◆ Work to complete ◆
Output each of the entries exactly, skipping every picture they contain.

%%

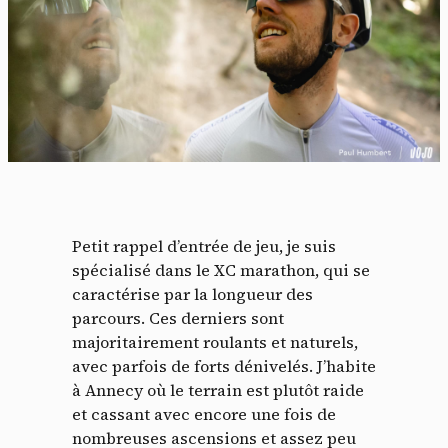
Petit rappel d’entrée de jeu, je suis
spécialisé dans le XC marathon, qui se
caractérise par la longueur des
parcours. Ces derniers sont
majoritairement roulants et naturels,
avec parfois de forts dénivelés. J’habite
à Annecy où le terrain est plutôt raide
et cassant avec encore une fois de
nombreuses ascensions et assez peu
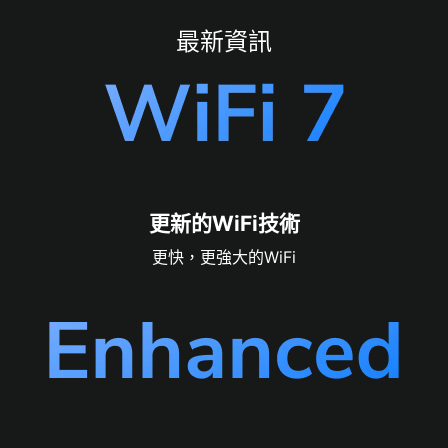
收器
最新資訊
Nighthawk (A9000)
BE6500 WiFi 7 USB 3.0
三頻
接收器
(
Windows 11 PC)
適用於
更新的WiFi技術
更快，更強大的WiFi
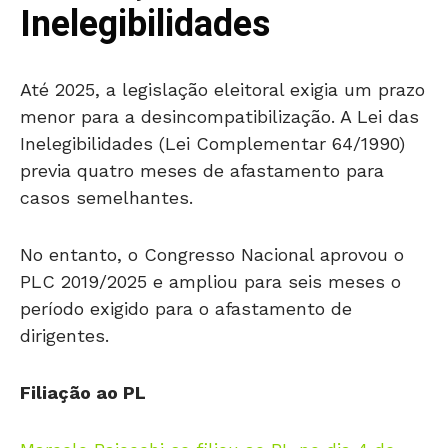
Inelegibilidades
Até 2025, a legislação eleitoral exigia um prazo
menor para a desincompatibilização. A Lei das
Inelegibilidades (Lei Complementar 64/1990)
previa quatro meses de afastamento para
casos semelhantes.
No entanto, o Congresso Nacional aprovou o
PLC 2019/2025 e ampliou para seis meses o
período exigido para o afastamento de
dirigentes.
Filiação ao PL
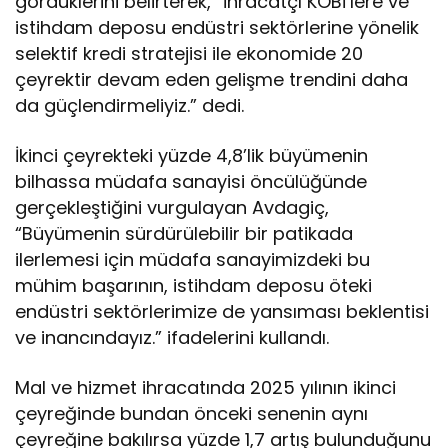
gördüklerini belirterek, “İhracatçı KOBİ’lere ve
istihdam deposu endüstri sektörlerine yönelik
selektif kredi stratejisi ile ekonomide 20
çeyrektir devam eden gelişme trendini daha
da güçlendirmeliyiz.” dedi.
İkinci çeyrekteki yüzde 4,8’lik büyümenin
bilhassa müdafa sanayisi öncülüğünde
gerçekleştiğini vurgulayan Avdagiç,
“Büyümenin sürdürülebilir bir patikada
ilerlemesi için müdafa sanayimizdeki bu
mühim başarının, istihdam deposu öteki
endüstri sektörlerimize de yansıması beklentisi
ve inancındayız.” ifadelerini kullandı.
Mal ve hizmet ihracatında 2025 yılının ikinci
çeyreğinde bundan önceki senenin aynı
çeyreğine bakılırsa yüzde 1,7 artış bulunduğunu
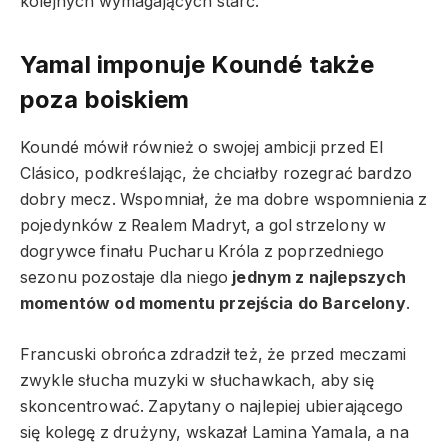
kolejnych wymagających starć.
Yamal imponuje Koundé także
poza boiskiem
Koundé mówił również o swojej ambicji przed El
Clásico, podkreślając, że chciałby rozegrać bardzo
dobry mecz. Wspomniał, że ma dobre wspomnienia z
pojedynków z Realem Madryt, a gol strzelony w
dogrywce finału Pucharu Króla z poprzedniego
sezonu pozostaje dla niego
jednym z najlepszych
momentów od momentu przejścia do Barcelony
.
Francuski obrońca zdradził też, że przed meczami
zwykle słucha muzyki w słuchawkach, aby się
skoncentrować. Zapytany o najlepiej ubierającego
się kolegę z drużyny, wskazał Lamina Yamala, a na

%%

◆ Answer space ◆
Petit rappel d’entrée de jeu, je suis
spécialisé dans le XC marathon, qui se
caractérise par la longueur des
parcours. Ces derniers sont
majoritairement roulants et naturels,
avec parfois de forts dénivelés. J’habite
à Annecy où le terrain est plutôt raide
et cassant avec encore une fois de
nombreuses ascensions et assez peu
收器
最新資訊
Nighthawk (A9000)
BE6500 WiFi 7 USB 3.0
三頻
接收器
(
Windows 11 PC)
適用於
更新的WiFi技術
更快，更強大的WiFi
Inelegibilidades
Até 2025, a legislação eleitoral exigia um prazo
menor para a desincompatibilização. A Lei das
Inelegibilidades (Lei Complementar 64/1990)
previa quatro meses de afastamento para
casos semelhantes.
No entanto, o Congresso Nacional aprovou o
PLC 2019/2025 e ampliou para seis meses o
período exigido para o afastamento de
dirigentes.
Filiação ao PL
gördüklerini belirterek, “İhracatçı KOBİ’lere ve
istihdam deposu endüstri sektörlerine yönelik
selektif kredi stratejisi ile ekonomide 20
çeyrektir devam eden gelişme trendini daha
da güçlendirmeliyiz.” dedi.
İkinci çeyrekteki yüzde 4,8’lik büyümenin
bilhassa müdafa sanayisi öncülüğünde
gerçekleştiğini vurgulayan Avdagiç,
“Büyümenin sürdürülebilir bir patikada
ilerlemesi için müdafa sanayimizdeki bu
mühim başarının, istihdam deposu öteki
endüstri sektörlerimize de yansıması beklentisi
ve inancındayız.” ifadelerini kullandı.
Mal ve hizmet ihracatında 2025 yılının ikinci
çeyreğinde bundan önceki senenin aynı
çeyreğine bakılırsa yüzde 1,7 artış bulunduğunu
kolejnych wymagających starć.
Yamal imponuje Koundé także
poza boiskiem
Koundé mówił również o swojej ambicji przed El
Clásico, podkreślając, że chciałby rozegrać bardzo
dobry mecz. Wspomniał, że ma dobre wspomnienia z
pojedynków z Realem Madryt, a gol strzelony w
dogrywce finału Pucharu Króla z poprzedniego
sezonu pozostaje dla niego
jednym z najlepszych
momentów od momentu przejścia do Barcelony
.
Francuski obrońca zdradził też, że przed meczami
zwykle słucha muzyki w słuchawkach, aby się
skoncentrować. Zapytany o najlepiej ubierającego
się kolegę z drużyny, wskazał Lamina Yamala, a na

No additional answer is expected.